Mr. Morality (the author of this blog)
agrees with the Supreme Court overturning the verdict giving the poor people of Alaska compensation for Exxon Mobil's oil spill, in favor of Exxon Mobil, in the ruling on the Exxon Valdez oil spill. Imagine. Writing a blog about loving animals, but favoring a decision causing the probable starvation and destruction of wildlife for millenium, and all so an oil company could save one day's earning. Think of all those bears with four arms.

Mark Warren Reinhardt said...

I never said I agreed with the Supreme Court decision in the Exxon Valdez case. I haven't even read it. As I understand it, that decision was strictly about whether punitive damages can exceed compensatory damages. I don't have strong feelings one way or the other. High punitive damage awards encourage people to sue wrongdoers, but at a high cost. It's a very inefficient way to distribute the wealth. The people who sue (and especially their lawyers) get rich, while others go uncompensated. Governmental fines that can be distributed more uniformly might be a better way to go in many cases.

It's easy to target Exxon, especially when they are making obscene profits off of America's addiction to gasoline. Certainly they should be punished and they should compensate the public for such wanton destruction of the environment. But I've never understood why it's somehow noble for the native fisherpersons to intentionally murder our wildlife, but its a travesty if Exxon kills those same fish by accident. In a perfect world I'd protect our wildlife from all who would do it harm.

Anonymous said...

It doesn't take a very big stretch of the imagination to differentiate the situation of the fisherman, and their right to compensation, and EM doing huge contamination, by having a drunk driving one of their tankers through a dangerous stretch of waterway.
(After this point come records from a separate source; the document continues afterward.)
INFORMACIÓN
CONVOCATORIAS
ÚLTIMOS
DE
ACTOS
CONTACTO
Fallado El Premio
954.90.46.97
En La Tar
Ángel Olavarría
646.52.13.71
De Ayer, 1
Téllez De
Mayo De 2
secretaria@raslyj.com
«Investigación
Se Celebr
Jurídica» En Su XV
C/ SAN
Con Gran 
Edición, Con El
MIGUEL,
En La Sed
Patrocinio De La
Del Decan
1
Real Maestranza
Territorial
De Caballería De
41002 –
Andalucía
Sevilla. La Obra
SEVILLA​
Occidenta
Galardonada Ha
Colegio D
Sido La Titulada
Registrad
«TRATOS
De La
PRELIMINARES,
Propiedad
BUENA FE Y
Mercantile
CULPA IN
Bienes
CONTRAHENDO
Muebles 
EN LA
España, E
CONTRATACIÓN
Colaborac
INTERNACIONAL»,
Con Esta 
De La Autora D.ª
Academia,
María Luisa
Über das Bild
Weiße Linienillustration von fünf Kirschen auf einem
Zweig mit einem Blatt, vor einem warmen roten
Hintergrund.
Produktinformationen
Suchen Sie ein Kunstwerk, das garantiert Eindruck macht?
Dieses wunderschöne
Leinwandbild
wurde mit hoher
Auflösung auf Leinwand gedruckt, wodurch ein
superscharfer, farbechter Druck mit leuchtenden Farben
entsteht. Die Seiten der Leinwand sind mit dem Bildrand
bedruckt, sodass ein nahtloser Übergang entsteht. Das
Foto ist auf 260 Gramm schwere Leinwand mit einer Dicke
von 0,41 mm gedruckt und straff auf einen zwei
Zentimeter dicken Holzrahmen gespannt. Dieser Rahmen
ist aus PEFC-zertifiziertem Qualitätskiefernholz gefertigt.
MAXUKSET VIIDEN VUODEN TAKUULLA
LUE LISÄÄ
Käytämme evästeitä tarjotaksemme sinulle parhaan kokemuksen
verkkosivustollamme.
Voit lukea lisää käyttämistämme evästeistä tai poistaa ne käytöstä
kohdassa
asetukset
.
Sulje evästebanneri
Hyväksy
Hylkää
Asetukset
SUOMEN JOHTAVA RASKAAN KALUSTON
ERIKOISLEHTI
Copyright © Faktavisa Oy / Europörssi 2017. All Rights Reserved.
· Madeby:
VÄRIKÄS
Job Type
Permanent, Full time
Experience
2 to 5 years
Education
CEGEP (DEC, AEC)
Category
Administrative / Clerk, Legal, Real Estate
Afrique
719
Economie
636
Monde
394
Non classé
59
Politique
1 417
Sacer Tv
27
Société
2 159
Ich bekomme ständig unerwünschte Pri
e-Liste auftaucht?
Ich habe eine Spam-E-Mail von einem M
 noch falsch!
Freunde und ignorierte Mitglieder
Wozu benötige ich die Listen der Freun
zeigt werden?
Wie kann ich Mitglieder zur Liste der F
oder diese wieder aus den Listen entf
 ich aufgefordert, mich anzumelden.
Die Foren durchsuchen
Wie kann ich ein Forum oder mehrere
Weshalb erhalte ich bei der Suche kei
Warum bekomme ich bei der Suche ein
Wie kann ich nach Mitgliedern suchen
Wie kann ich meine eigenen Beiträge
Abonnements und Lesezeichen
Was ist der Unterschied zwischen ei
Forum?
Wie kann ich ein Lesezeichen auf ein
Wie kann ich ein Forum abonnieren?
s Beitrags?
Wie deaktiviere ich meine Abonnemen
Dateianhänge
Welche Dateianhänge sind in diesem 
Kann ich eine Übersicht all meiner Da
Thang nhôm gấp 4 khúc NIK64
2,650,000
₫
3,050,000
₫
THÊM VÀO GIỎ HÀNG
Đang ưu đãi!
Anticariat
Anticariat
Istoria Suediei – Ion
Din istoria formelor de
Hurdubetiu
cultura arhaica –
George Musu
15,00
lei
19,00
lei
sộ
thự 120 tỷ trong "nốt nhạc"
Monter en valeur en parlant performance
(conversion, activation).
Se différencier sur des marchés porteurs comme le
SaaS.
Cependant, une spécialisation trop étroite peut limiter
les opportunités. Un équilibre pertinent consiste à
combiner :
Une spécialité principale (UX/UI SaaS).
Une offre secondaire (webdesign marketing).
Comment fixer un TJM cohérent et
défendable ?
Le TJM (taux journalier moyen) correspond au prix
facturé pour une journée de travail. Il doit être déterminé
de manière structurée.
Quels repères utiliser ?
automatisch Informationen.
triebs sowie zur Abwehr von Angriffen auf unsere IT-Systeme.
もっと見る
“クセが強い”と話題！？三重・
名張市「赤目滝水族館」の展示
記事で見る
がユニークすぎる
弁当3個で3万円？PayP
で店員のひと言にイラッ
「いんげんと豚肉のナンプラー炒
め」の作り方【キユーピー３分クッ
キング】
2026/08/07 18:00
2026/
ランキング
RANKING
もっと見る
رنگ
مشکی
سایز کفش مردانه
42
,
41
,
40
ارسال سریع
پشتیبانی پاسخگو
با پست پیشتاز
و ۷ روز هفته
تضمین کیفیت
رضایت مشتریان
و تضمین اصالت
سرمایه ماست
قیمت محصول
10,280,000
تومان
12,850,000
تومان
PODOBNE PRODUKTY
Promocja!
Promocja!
Fishing is a way of life in Alaska. It is a cultural phenomenon.

Didn't the Judge in the Rocky Flats award recently DOUBLE the punitive damages the Jury awarded, from about 500 to 100 million against Dow Chemical and others?

Those fisherman lost approximately 15k each when that judge reduced the award. It wasn't all going to the sharks (oops, attorneys). $15,000 is a lot of money to a poor fisherman in Alaska.

We are not talking about the corporate shrimpers in Latin America and Asia destroying indigenous populations with this case.

Government fines? What governement? Our corporations are all subsidized (corporate socialism) and through trade agreements, have moved most of American industry to other countries, causing part of the reason for our failing economy. This has resulted in our huge immigration problem, but I don't think Mexicans are vegetarians, so never mind!

If anyone wants it, I have a great quinoa recipe.

Mark Warren Reinhardt said...

Good quinoa recipies are always welcome on this blog!